Sunday, May 4, 2008

Harold and Kumar Escape from Guantanamo Bay

The original movie, with this heroic duo trying to make their way to White Castle has become a stoner cult- dare I say classic? Not generation defining like Dazed and Confused, Fast Times at Ridgemont High (or in my opinion, Superbad), but it will go down as a B level classic anyway. The sequel takes the concept and pummels it with social commentary. In a strange way, it actually works.

John Cho and Kal Penn reprise their roles as the titular characters. This time instead of trying to curb their munchies, they've been mistaken as terrorists, and are fleeing for their lives. They're on their way to Texas to get help from a connection in high places (who also happens to be marrying Kumar's lover interest).

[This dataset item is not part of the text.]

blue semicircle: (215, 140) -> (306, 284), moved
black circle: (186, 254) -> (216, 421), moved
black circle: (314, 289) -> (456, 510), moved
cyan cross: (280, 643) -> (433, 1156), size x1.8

On the surface, and after my first initial viewing, the movie was not very good. It was full of nudity jokes, flatulence humor, and of course drugs. The movie included a bottomless party (as opposed to topless) fellatio as a means of torture, a backwoods incestuous marriage, and a pot smoking President Bush (a really bad impression at that).

After that description you may be surprised to hear me recommend it. Despite all the crude humor, there is an important social undertone. Unlike the first movie which glossed over the main characters being Asians (except for one scene), that trait defines the course of this movie. A jumpy and paranoid old woman is the one who thought they were terrorists, and everyone else just followed suit. Racial bigotry is rampant in this movie- on all fronts. Every person is stereotyped, and this is done with the complete intention to not offend, but to provoke thought. You're not prodded to laugh at the stereotypes, but laugh at the people who actually feel this way.

This is a tough movie to sell. The people who will be laughing at it, are not those who will be seeing the undertones. And this may be the point. It takes a serious message and coats it in stoner humor. Best of all is that Neil Patrick Harris also returns, playing himself more wild than ever before. During his scenes I could not stop laughing.

This is a very curious movie. It's clearly low-brow humor, but with a deep intellectual message. Harold and Kumar are shaping up to be a subversive force to make even Noam Chomsky proud. I genuinely feel that it's people who watch movies like this and take these counter-stereotypes to heart (whether consciously or not), who are going to be changing the world.